*** Data records

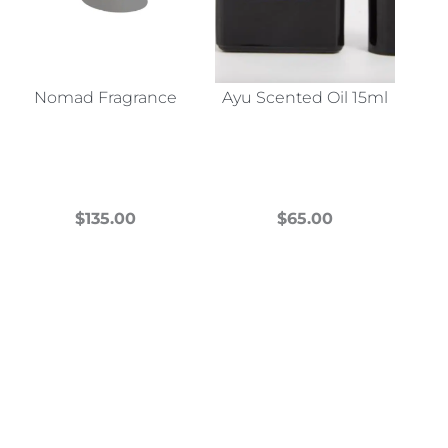
Nomad Fragrance
Ayu Scented Oil 15ml
$
135.00
$
65.00
This
This
product
product
has
has
multiple
multiple
variants.
variants.
The
The
options
options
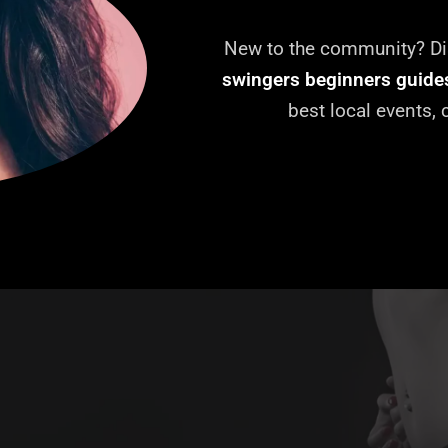
New to the community? Dis
swingers beginners guide
best local events,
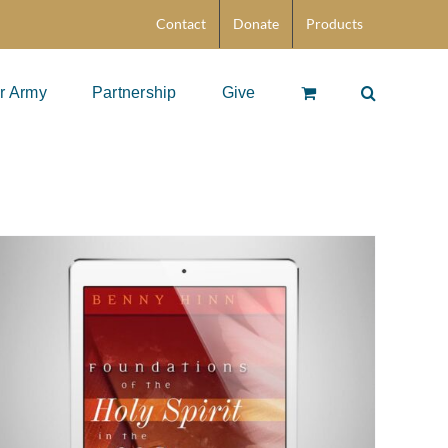
Contact
Donate
Products
r Army
Partnership
Give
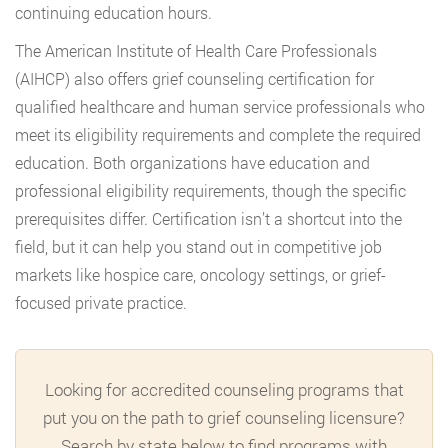
continuing education hours.
The American Institute of Health Care Professionals
(AIHCP) also offers grief counseling certification for
qualified healthcare and human service professionals who
meet its eligibility requirements and complete the required
education. Both organizations have education and
professional eligibility requirements, though the specific
prerequisites differ. Certification isn’t a shortcut into the
field, but it can help you stand out in competitive job
markets like hospice care, oncology settings, or grief-
focused private practice.
Looking for accredited counseling programs that
put you on the path to grief counseling licensure?
Search by state below to find programs with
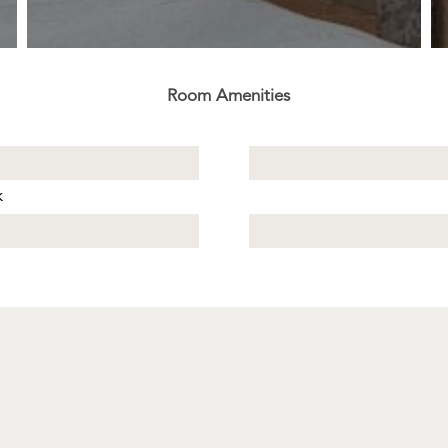
Room Amenities
k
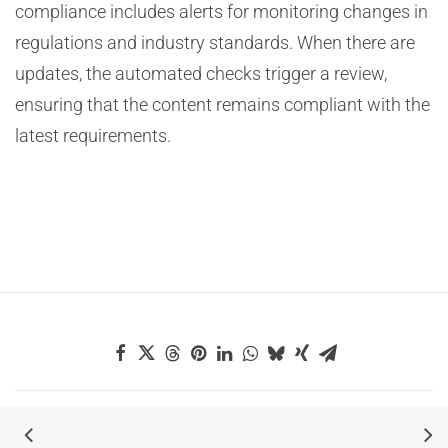
compliance includes alerts for monitoring changes in
regulations and industry standards. When there are
updates, the automated checks trigger a review,
ensuring that the content remains compliant with the
latest requirements.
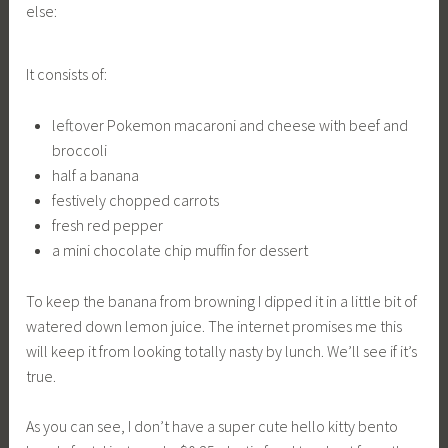
else:
It consists of:
leftover Pokemon macaroni and cheese with beef and
broccoli
half a banana
festively chopped carrots
fresh red pepper
a mini chocolate chip muffin for dessert
To keep the banana from browning I dipped it in a little bit of
watered down lemon juice. The internet promises me this
will keep it from looking totally nasty by lunch. We’ll see if it’s
true.
As you can see, I don’t have a super cute hello kitty bento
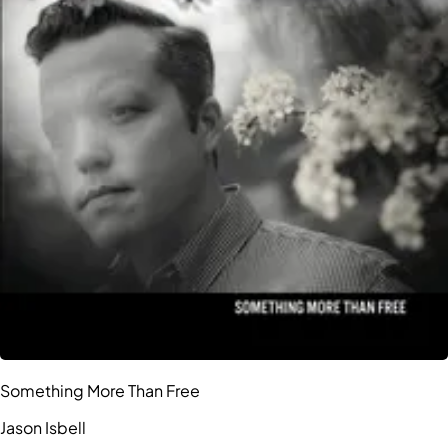
Something More Than Free
Jason Isbell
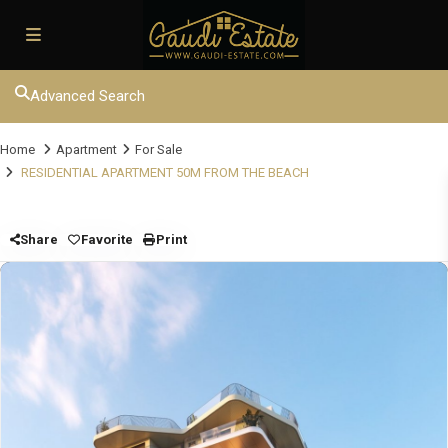
Advanced Search
Home
Apartment
For Sale
RESIDENTIAL APARTMENT 50M FROM THE BEACH
Share
Favorite
Print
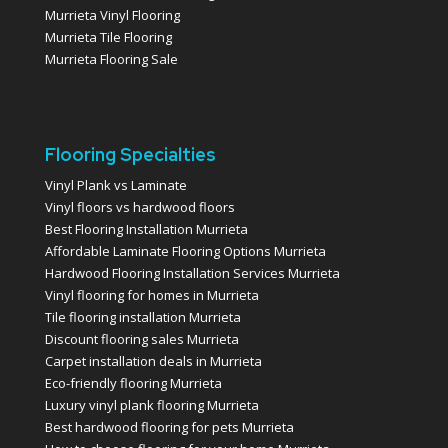
Murrieta Vinyl Flooring
Murrieta Tile Flooring
Murrieta Flooring Sale
Flooring Specialties
Vinyl Plank vs Laminate
Vinyl floors vs hardwood floors
Best Flooring Installation Murrieta
Affordable Laminate Flooring Options Murrieta
Hardwood Flooring Installation Services Murrieta
Vinyl flooring for homes in Murrieta
Tile flooring installation Murrieta
Discount flooring sales Murrieta
Carpet installation deals in Murrieta
Eco-friendly flooring Murrieta
Luxury vinyl plank flooring Murrieta
Best hardwood flooring for pets Murrieta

******

(Exercise description) Working through the records above, copy each line in which "have" is found.

(Answer space)
education. Both organizations have education and
As you can see, I don’t have a super cute hello kitty bento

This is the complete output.